• **Problem**: Output, exactly and in full, only the lines from the one containing "Harvardin ura-oppaasta löytyy myös hyvän" to the last line of the data. Pictures should not appear.

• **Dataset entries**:

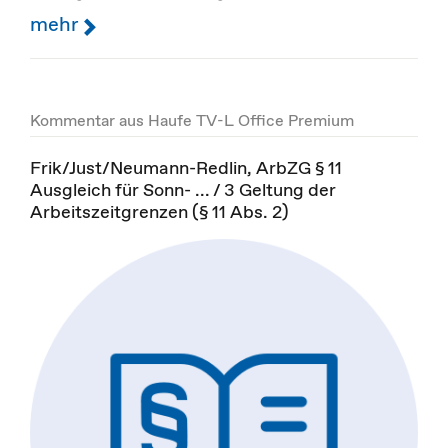
mehr
Kommentar aus Haufe TV-L Office Premium
Frik/Just/Neumann-Redlin, ArbZG § 11
Ausgleich für Sonn- ... / 3 Geltung der
Arbeitszeitgrenzen (§ 11 Abs. 2)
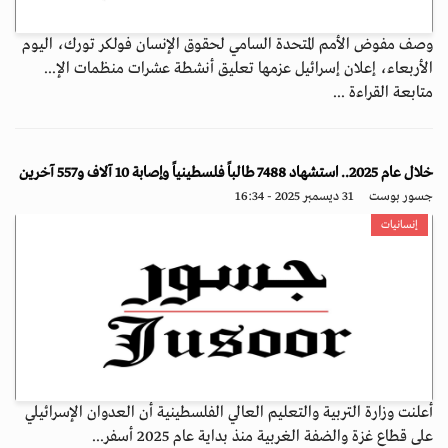
وصف مفوض الأمم المتحدة السامي لحقوق الإنسان فولكر تورك، اليوم
الأربعاء، إعلان إسرائيل عزمها تعليق أنشطة عشرات منظمات الإ...
متابعة القراءة ...
خلال عام 2025.. استشهاد 7488 طالباً فلسطينياً وإصابة 10 آلاف و557 آخرين
جسور بوست
31 ديسمبر 2025 - 16:34
إنسانيات
أعلنت وزارة التربية والتعليم العالي الفلسطينية أن العدوان الإسرائيلي
على قطاع غزة والضفة الغربية منذ بداية عام 2025 أسفر...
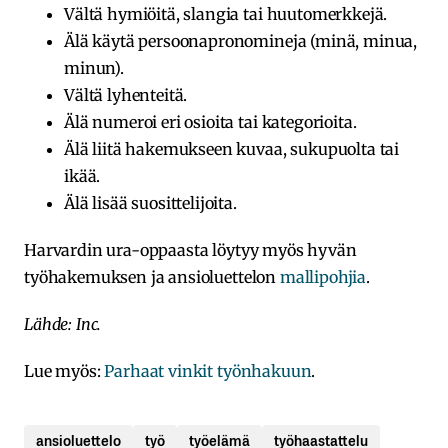
Vältä hymiöitä, slangia tai huutomerkkejä.
Älä käytä persoonapronomineja (minä, minua,
minun).
Vältä lyhenteitä.
Älä numeroi eri osioita tai kategorioita.
Älä liitä hakemukseen kuvaa, sukupuolta tai
ikää.
Älä lisää suosittelijoita.
Harvardin ura-oppaasta löytyy myös hyvän
työhakemuksen ja ansioluettelon
mallipohjia
.
Lähde: Inc.
Lue myös:
Parhaat vinkit työnhakuun
.
ansioluettelo
työ
työelämä
työhaastattelu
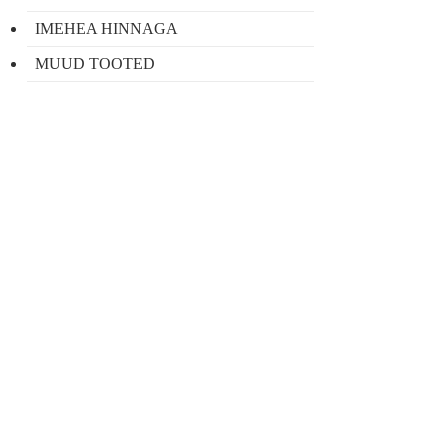
IMEHEA HINNAGA
MUUD TOOTED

• **Solution**:
Harvardin ura-oppaasta löytyy myös hyvän
työhakemuksen ja ansioluettelon
mallipohjia
.
Lähde: Inc.
Lue myös:
Parhaat vinkit työnhakuun
.
ansioluettelo
työ
työelämä
työhaastattelu
IMEHEA HINNAGA
MUUD TOOTED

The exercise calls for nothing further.